Isn’t it amazing so many climate zones can be found on one isolated island of only 4,028 square miles? What are these climate zones?
- Tropical Continuous Wet Zone: High annual rainfall, temperatures above 65°F, no distinct dry season. On the Big Island, you will find this climate along the Hāmākua Coast from sea level to 3,000-foot elevation and from Waipio Valley to Hilo (>300 inches of rain/year) and along much of the Puna Coast. This beautiful zone is where Hog Heaven Coffee is grown, in the deep, rich volcanic soil producing that smooth chocolatey tasting coffee!
- Tropical Monsoon Zone: This rare climate zone has high annual rainfall, mostly in the summer months. This zone is only found in Hawaii in a 10-mile section up the mountainside, coastal area along the Hāmākua Coast town of Paauilo which contains forests of non-native eucalyptus trees.

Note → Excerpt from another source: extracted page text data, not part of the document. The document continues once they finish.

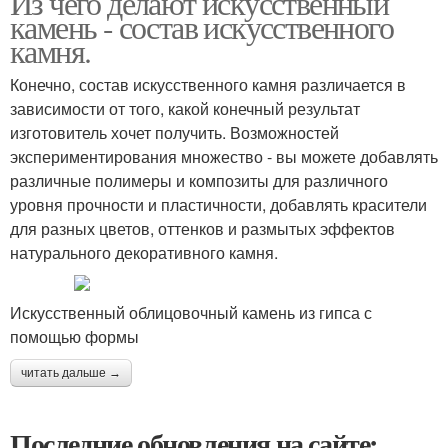
Из чего делают искусственный
камень - состав искусственного
камня.
Конечно, состав искусственного камня различается в
зависимости от того, какой конечный результат
изготовитель хочет получить. Возможностей
экспериментирования множество - вы можете добавлять
различные полимеры и композиты для различного
уровня прочности и пластичности, добавлять красители
для разных цветов, оттенков и размытых эффектов
натурального декоративного камня.
Искусственный облицовочный камень из гипса с
помощью формы
читать дальше →
Последние обновления на сайте:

- Tropical Winter-Dry Zone: Heavy summer rainfall, as well as cool morning and afternoon rains because of higher land-surface temperatures strengthened by ocean breezes. Winters are typically dry. On Hawaii Island this climate includes the Kona Coffee Belt, Milolii and Kealakekua Bay.
- Tropical Summer-Dry Zone: Lots of rainfall in the winter months, with drier summer months. Hawaii is one of the only places in the world with this unique climate zone. On Hawaii Island, this climate is found along the southern coast (the southern-most point in the U.S.), Punaluu Black Sand Beach and along Chain of Craters Road within Hawaii Volcanoes National Park.

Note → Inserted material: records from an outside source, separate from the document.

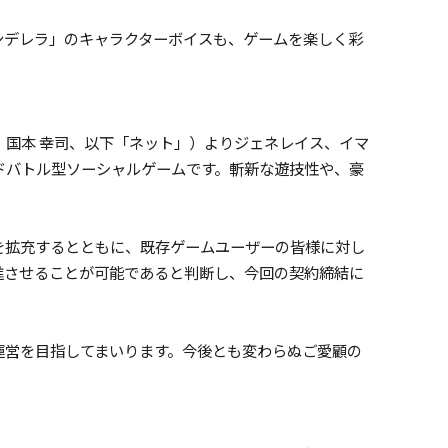
シンデレラ」のキャラクターボイスも、ゲームを楽しく彩
国本 幸司、以下「ネット」）よりジェネレイス、イマ
ードバトル型ソーシャルゲームです。斬新な遊技性や、豪
を拡充するとともに、既存ゲームユーザーの皆様に対し
進させることが可能であると判断し、今回の契約締結に
運営を目指してまいります。今後とも変わらぬご愛顧の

- Hot Semi-Desert Zone: Low annual rainfall and temperatures over 65°F, many of these areas contain Hawaii’s most popular beaches (Waikiki, Poipu, Kaanapali). On the Big Island, this zone includes most of the South Kohala coast to Kailua-Kona.
- Hot Desert Zone: The warmest climate zone in Hawaii with temperatures averaging 83°F, less than 10 inches of annual rain, but cool ocean breezes keep it lovely. On the Big Island this zone includes a few spots along the Southern Kohala coast, such as Hapuna Beach, Kaunoa Beach, and Puako.
- Continuously Wet Warm Temperate Zone: Ample annual rainfall with four months of temperatures averaging between 50°F and 72°F. This area is distinctly cooler than most of Hawaii. On the Big Island, this zone is found in Waimea (Kamuela), the summit area of both Mauna Loa and Mauna Kea craters, the rainforests of Hawaii Volcanoes National Park, Kalopa State Recreation Area, and the Hakalau Forest National Wildlife Refuge.
- Summer-Dry Warm Temperate Zone: Less rainfall and higher temperatures than the continuous wet warm temperate zone, the winter months provide 70 percent of this zone’s annual rainfall. On the Big Island, this climate zone is found at the camping area at the base of the Mauna Kea and Mauna Loa off Saddle Road.
- Summer-Dry Cool Temperate Zone: Cooler temperatures (below 50°F), with occasional snowfall, but likely to have only morning and evening frost, during the four months of winter. This zone can be found at Mauna Kea Visitor Information Station.
- Periglacial Climate Zone: With evening temperatures below freezing, winter snowfall and tundra-like, tree-less landscape. This area is found at the summits of Mauna Kea and Mauna Loa.
The only Köppen category not occurring on Hawaii Island are the 3 main Cold Continental climates and the Polar Ice Cap zone.
Lucky we live Hawaii with its beauty and diversity and its variety of climates, some of which produce delicious coffee!